Ce genre d’astuce était donc connue même de la Commission chargée de protéger les données personnelles. Que recommande du coup la Commission pour colmater cette fuite ? « Pour éviter ce type d’abus, nous recommandons traditionnellement de tenir un registre des consultations indirectes (par téléphone) de fichiers à la demande de policiers inconnus du service requis (la main courante informatisée peut en faire office) ». La CNIL juge aussi utile « de demander systématiquement le matricule du fonctionnaire et ses noms, prénoms, grades et fonction » et « de pratiquer un contre-appel sur un téléphone portable ». Cependant, on le voit, il est simple d’utiliser frauduleusement un téléphone mobile et même d’inventer un nom.
Quatre enquêtes du Parquet à Paris, l'IGS saisie
Du côté de la Préfecture de Police de Paris, cette diffusion ne fait pas du tout rire. Nous apprenons qu’à la suite de ces vidéos, « une enquête est en cours à la demande des quatre parquets de l’agglomération parisienne ». Mieux : « L’inspection générale des services (IGS) est également saisie pour des faits qui pourraient être éventuellement reprochés au policier. »
Pour les qualifications pénales retenues soit à l’encontre des policiers soit des personnes qui les ont sollicités « tout dépendra de la qualification retenue » mais « il est évidemment illicite de faire passer de telles informations » nous indique la Préfecture. Usurpation d’identité, fausse identité de fonctionnaire, accès à un fichier STIC, diffusion de ces données, etc. « Pour les policiers, on verra s’ils seront ou non poursuivis. Tout dépendra des parquets ». Pour sa part, la Prefecture estime qu’ils ont été « abusés », qu’ils étaient « de bonne foi ».
Mais comment se fait-il que de telles informations soient données aussi facilement ? « Pour le moment pas de réponse ». Autre chose, la « préfecture de Police de Paris n’a pas été la seule à être victime. Il y a eu d’autres genres d’appel en province » apprend-on.
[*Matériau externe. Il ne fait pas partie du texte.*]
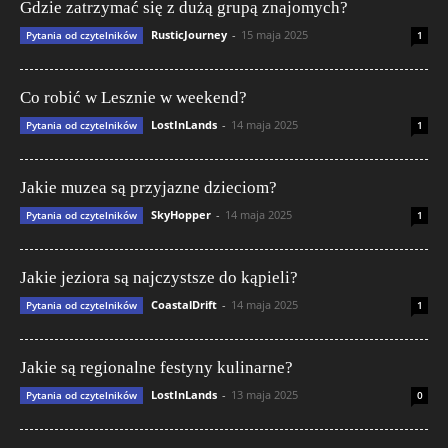
Gdzie zatrzymać się z dużą grupą znajomych?
RusticJourney
-
15 maja 2025
Pytania od czytelników
1
Co robić w Lesznie w weekend?
LostInLands
-
14 maja 2025
Pytania od czytelników
1
Jakie muzea są przyjazne dzieciom?
SkyHopper
-
14 maja 2025
Pytania od czytelników
1
Jakie jeziora są najczystsze do kąpieli?
CoastalDrift
-
14 maja 2025
Pytania od czytelników
1
Jakie są regionalne festyny kulinarne?
LostInLands
-
13 maja 2025
Pytania od czytelników
0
Enfin, dernier détail important : le STIC relate des infractions constatées, non des condamnations contrairement à ce qu’indiquent les auteurs de ces « canulars ». Quand tel chanteur est mis en cause, cela veut dire qu’il y a eu une enquête, ni plus ni moins. « Il a été mis en cause, non condamné et nous n’avons pas accès au fichier de la justice qui centralise ces informations » qu’on retrouve dans le casier judiciaire. « Une voisine vous met en cause, vous serez fiché au STIC comme auteur potentiel » relativise la Préfecture.
Outre ses bugs de mise à jour, si le STIC n’est pas encore le reflet du casier juridique, on sait que sa fusion avec JUDEX est programmée. Ce qui accentue d’autant l'urgence de colmater ses fuites.